4 Your children will be blessed, as well as the produce of your soil, the offspring of your livestock, the calves of your herds, and the lambs of your flocks.

5 Your basket and your mixing bowl will be blessed.

6 You will be blessed when you come in and blessed when you go out.

7 The LORD will cause your enemies who attack you to be struck down before you; they will attack you from one direction but flee from you in seven different directions.

12 The LORD will open for you his good treasure house, the heavens, to give you rain for the land in its season and to bless all you do; you will lend to many nations but you will not borrow from any.

13 The LORD will make you the head and not the tail, and you will always end up at the top and not at the bottom, if you obey his commandments which I am urging you today to be careful to do.

(NET Bible®)

This is especially true when it comes to the wealth of a nation as a whole. In Deuteronomy 28, Moses lists a great many blessings that were to be bestowed upon Israel if they adhered to the Law, and curses to be experienced if they did not. So, should a nation feel guilty if it is blessed? Are the anti-globalization activists and eco-puritans right when they curse the U.S. for its immense wealth? (Conversely, are our wealth and freedom due to the piety of the Puritans? Are we doomed to suffer the fate of later Israel because of our loss of piety?)

Perhaps there has been a change in the rules because of the New Covenant. Ancient Israel was blessed with wealth and power in the current life for obeying the Commandments; Christians are to be blessed in the next life for being righteous and putting up with injustice from the unrighteous.
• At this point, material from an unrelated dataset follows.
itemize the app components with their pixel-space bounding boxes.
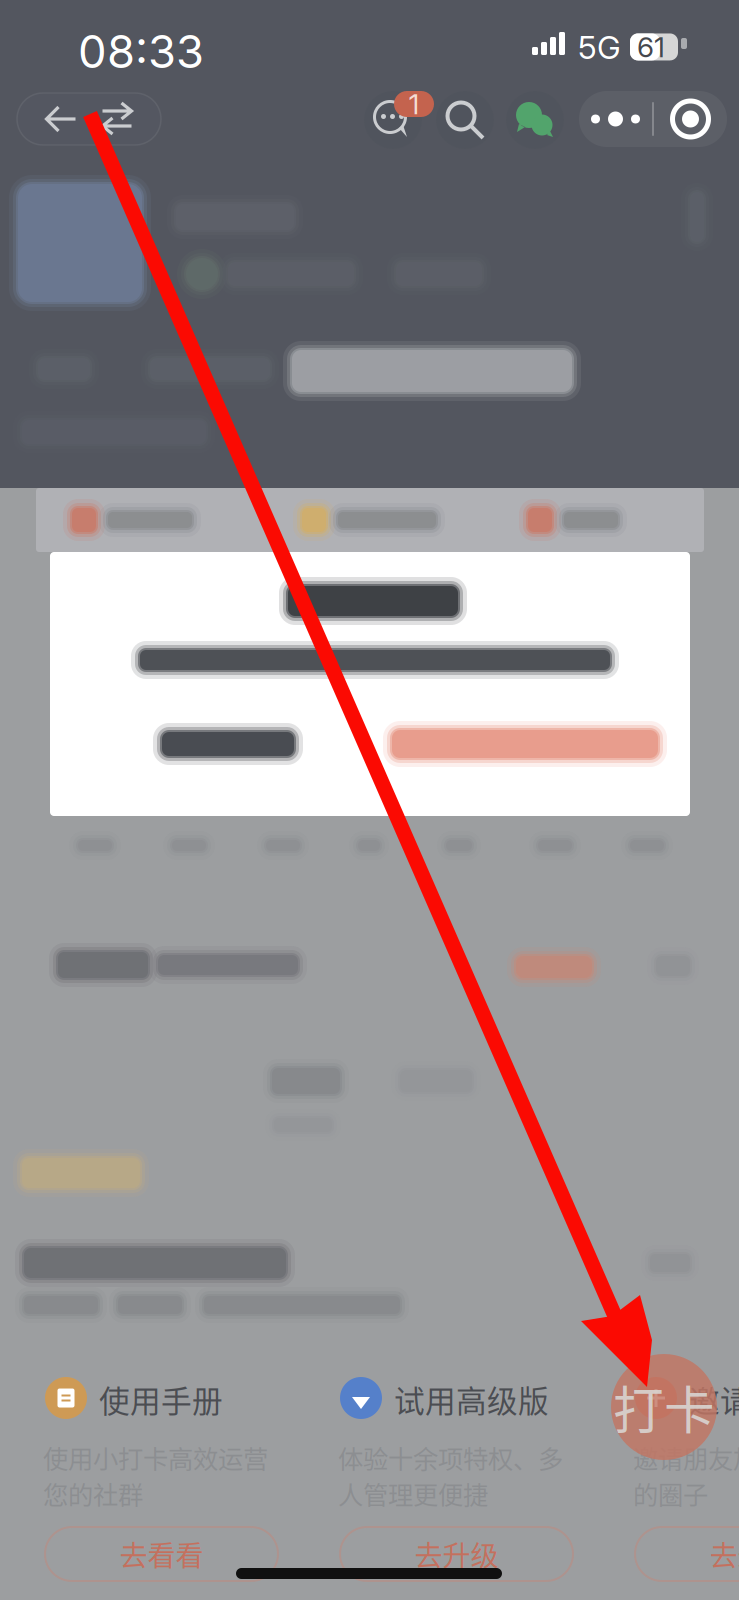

I think there is some truth to this, but it still doesn’t explain why the Pharisees were described as evil vipers, and why followers of Jesus have to exceed the righteousness of the Pharisees in order to get into the Kingdom. It is hardly just to condemn someone for failing to meet new rules before they have been given.

The Pharisees of Jesus’ time must have doing something wrong according to the standards explained by Moses. What were the sins of the Pharisees?

Here is a hint: even the Old Testament distinguishes between blessings to the righteous and ill-gotten gains:

Proverbs 11:

28 The one who trusts in his riches will fall,

but the righteous will flourish like a green leaf.

Proverbs 14:

31 The one who oppresses the poor insults his Creator,

but whoever shows favor to the needy honors him.